There are opportunities to see fresh talent performing in local coffeehouses, churches and bars in Central Massachusetts seven days a week. A dedicated core of presenters, musicians and fans anchor this longtime scene in the Greater Worcester Area.

Although New England is regarded as the folk mecca of the world, Central Massachusetts has fallen off the map in the last 10 years. After the 1996 closure of the OVK (Old Vienna Kaffeehaus) in Westborough, the Central MA folk scene declined, surviving only because of the passion and resources of a small vanguard. “Central MA has a great community of pickers,” says Walter Crockett, lead guitarist of Valerie & Walter Crockett and the Oxymorons. Mike Duffy, musician and founder of the “Folk’n A” open mic night at the Webster House Restaurant in Worcester, agrees. “There is a very supportive core of musicians and artists. They are great people and that’s a plus,” he says. “I see an amazing amount of support in the folk scene. There’s always one singer-songwriter promoting another, who’s promoting another. It’s really nice to see,” says musician Heidi- Jo Hanson, host of the “Acoustic Singer/Songwriter Showcase” at McNally’s Grille & Pub in Westminster.
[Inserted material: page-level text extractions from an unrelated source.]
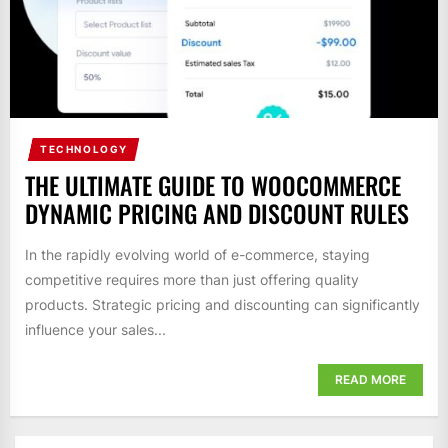
TECHNOLOGY
THE ULTIMATE GUIDE TO WOOCOMMERCE
DYNAMIC PRICING AND DISCOUNT RULES
In the rapidly evolving world of e-commerce, staying
competitive requires more than just offering quality
products. Strategic pricing and discounting can significantly
influence your sales...
READ MORE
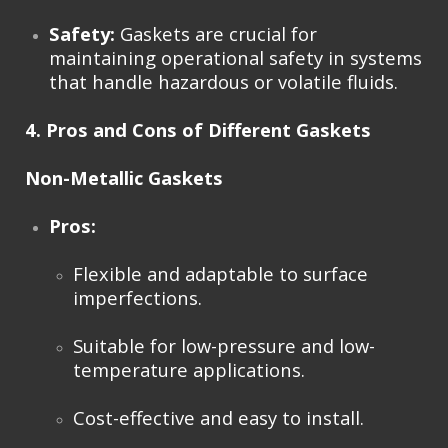
Safety:
Gaskets are crucial for
maintaining operational safety in systems
that handle hazardous or volatile fluids.
4. Pros and Cons of Different Gaskets
Non-Metallic Gaskets
Pros:
Flexible and adaptable to surface
imperfections.
Suitable for low-pressure and low-
temperature applications.
Cost-effective and easy to install.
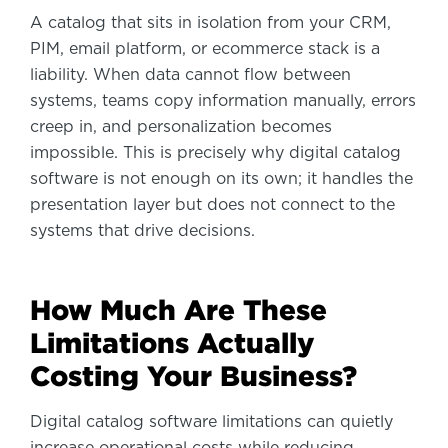
A catalog that sits in isolation from your CRM,
PIM, email platform, or ecommerce stack is a
liability. When data cannot flow between
systems, teams copy information manually, errors
creep in, and personalization becomes
impossible. This is precisely why digital catalog
software is not enough on its own; it handles the
presentation layer but does not connect to the
systems that drive decisions.
How Much Are These
Limitations Actually
Costing Your Business?
Digital catalog software limitations can quietly
increase operational costs while reducing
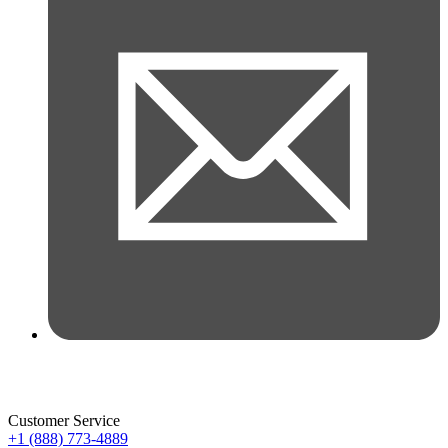
Customer Service
+1 (888) 773-4889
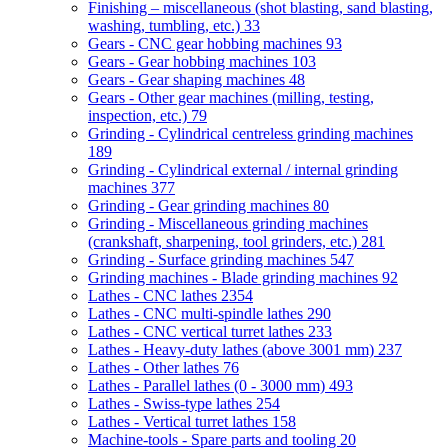
Finishing – miscellaneous (shot blasting, sand blasting,
washing, tumbling, etc.)
33
Gears - CNC gear hobbing machines
93
Gears - Gear hobbing machines
103
Gears - Gear shaping machines
48
Gears - Other gear machines (milling, testing,
inspection, etc.)
79
Grinding - Cylindrical centreless grinding machines
189
Grinding - Cylindrical external / internal grinding
machines
377
Grinding - Gear grinding machines
80
Grinding - Miscellaneous grinding machines
(crankshaft, sharpening, tool grinders, etc.)
281
Grinding - Surface grinding machines
547
Grinding machines - Blade grinding machines
92
Lathes - CNC lathes
2354
Lathes - CNC multi-spindle lathes
290
Lathes - CNC vertical turret lathes
233
Lathes - Heavy-duty lathes (above 3001 mm)
237
Lathes - Other lathes
76
Lathes - Parallel lathes (0 - 3000 mm)
493
Lathes - Swiss-type lathes
254
Lathes - Vertical turret lathes
158
Machine-tools - Spare parts and tooling
20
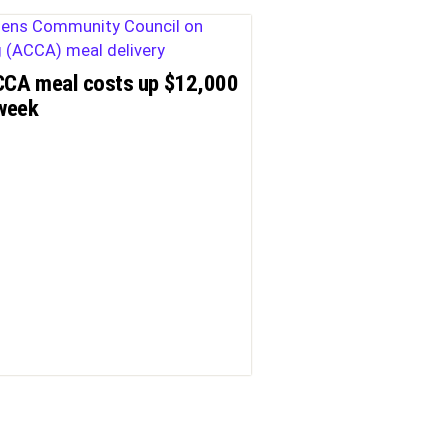
CA meal costs up $12,000
week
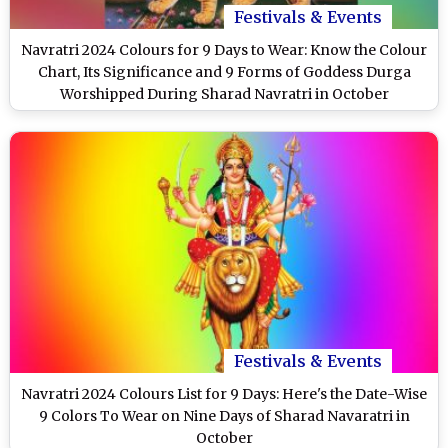
Festivals & Events
Navratri 2024 Colours for 9 Days to Wear: Know the Colour
Chart, Its Significance and 9 Forms of Goddess Durga
Worshipped During Sharad Navratri in October
Festivals & Events
Navratri 2024 Colours List for 9 Days: Here's the Date-Wise
9 Colors To Wear on Nine Days of Sharad Navaratri in
October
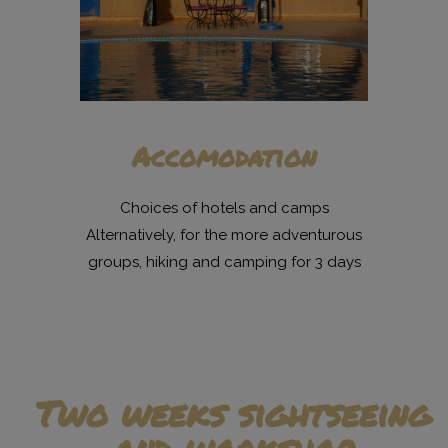
Accomodation
Choices of hotels and camps
Alternatively, for the more adventurous
groups, hiking and camping for 3 days
Two weeks sightseeing
and workshop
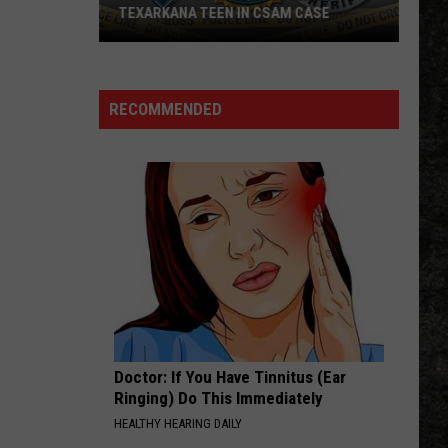
TEXARKANA TEEN IN CSAM CASE
Arkansas
State
Police
RECOMMENDED
Arrest
Texarkana
Teen
in
CSAM
Case
Doctor: If You Have Tinnitus (Ear
Ringing) Do This Immediately
HEALTHY HEARING DAILY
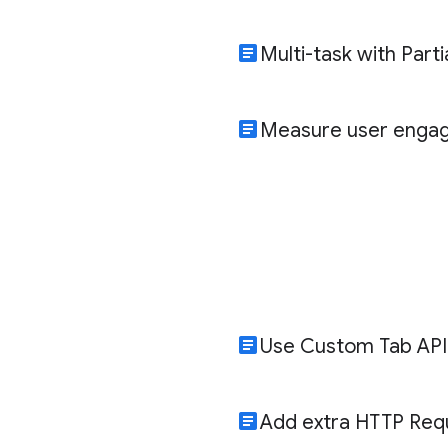
article
Multi-task with Part
article
Measure user enga
article
Use Custom Tab API
article
Add extra HTTP Req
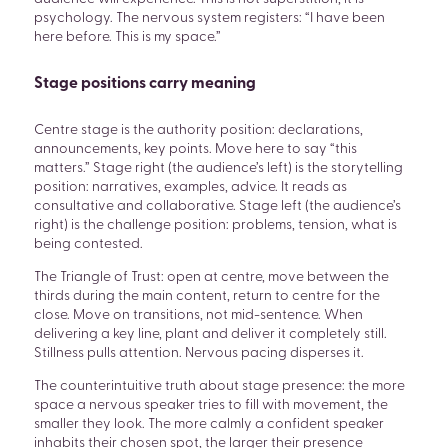
psychology. The nervous system registers: “I have been
here before. This is my space.”
Stage positions carry meaning
Centre stage is the authority position: declarations,
announcements, key points. Move here to say “this
matters.” Stage right (the audience’s left) is the storytelling
position: narratives, examples, advice. It reads as
consultative and collaborative. Stage left (the audience’s
right) is the challenge position: problems, tension, what is
being contested.
The Triangle of Trust: open at centre, move between the
thirds during the main content, return to centre for the
close. Move on transitions, not mid-sentence. When
delivering a key line, plant and deliver it completely still.
Stillness pulls attention. Nervous pacing disperses it.
The counterintuitive truth about stage presence: the more
space a nervous speaker tries to fill with movement, the
smaller they look. The more calmly a confident speaker
inhabits their chosen spot, the larger their presence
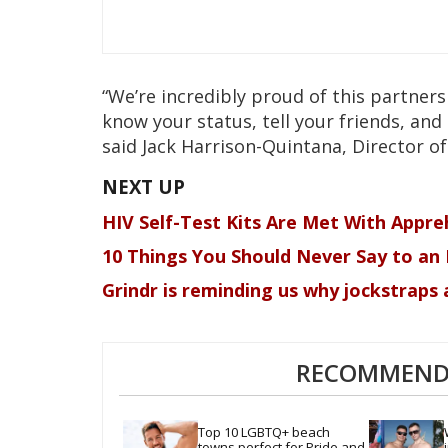
“We’re incredibly proud of this partne
know your status, tell your friends, and 
said Jack Harrison-Quintana, Director of
HIV Self-Test Kits Are Met With Appre
10 Things You Should Never Say to an 
Grindr is reminding us why jockstraps a
RECOMMENDE
Top 10 LGBTQ+ beach 
towns perfect for Pride and 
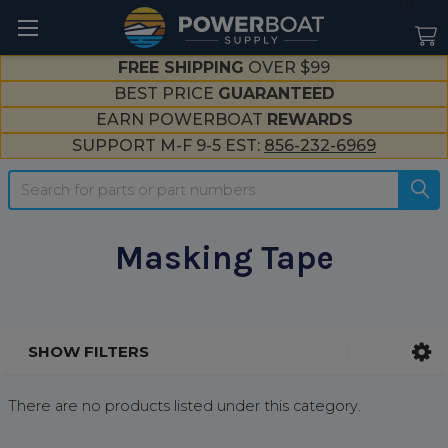
--}}
FREE SHIPPING
OVER $99
BEST PRICE
GUARANTEED
EARN POWERBOAT
REWARDS
SUPPORT M-F 9-5 EST:
856-232-6969
Search
Masking Tape
SHOW FILTERS
Sidebar
There are no products listed under this category.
The folk scene in Central MA has remained vibrant and creative through the enthusiasm, hard work and networking of open mic presenters like Hanson and Duffy and through coffeehouse producers like Chuck Demers of the Green Rooster Coffeehouse in Worcester and Gary Kavanagh of the Steeple Coffeehouse in Southborough.

Despite the support of folk radio station WICN, more than ten weekly acoustic open mic nights and over 25 folkfriendly/ folk-centric venues, these organizers have been finding it difficult to bring in audiences. “It’s getting harder to bring folks in to see a show for the evening,” says Kavanagh.

Crockett and Duffy agree. “Although you tend to get an audience that likes to be entertained and is open to a wide variety of music,” says Crockett, “the audience for the music is aging and not going out as much.” “It’s hard to get people to come out and take a chance on new acts,” says Duffy. He also believes that the scene is oversaturated. With so many open mic nights overlapping, the small audience is being pulled in different directions on the same nights, diluting attendance.

The OVK anchored Central MA’s folk scene for years. It was equal in popularity to Cambridge’s Club Passim. Its demise is a “void we still face,” Duffy says. “Nothing has replaced the zen of the place.” He says that he started “Folk’n A” four years ago at the now closed Gilrein’s in Worcester “just to keep something going.”

Many of the presenters and hosts of open mic nights are musicians themselves. Hanson has been entertaining professionally for 11 years and released her first album of original work, “I’m Still Me,” in 2004. She says, “I enjoy meeting and supporting my fellow singer-songwriters more than anything. These people have a message that they bring into the world through the gift of song. They truly inspire me.”

The scene continues to attract new supporters, too. Rob Peterson and his wife Ania, both in their mid-twenties, opened Acoustic Java on Main Street near Clark University in Worcester in November 2004. They began hosting live entertainment in January, initially tapping the university and making contacts through the web and at other local open mics in order to book local talent. Peterson says that his small coffee shop, with its living room atmosphere and respectful “listening crowd” of regulars, is the perfect place for new acts to hone their songs and stage presence. “Local icons like Valerie and Walter Crockett, Plainfolk and Chuck & Mud perfected their songwriting craft and musicianship at local club and church coffeehouse hoots and open mics,” says Duffy. “These open mics offer a safe atmosphere for songwriters and musicians. They know the audience is there to listen.”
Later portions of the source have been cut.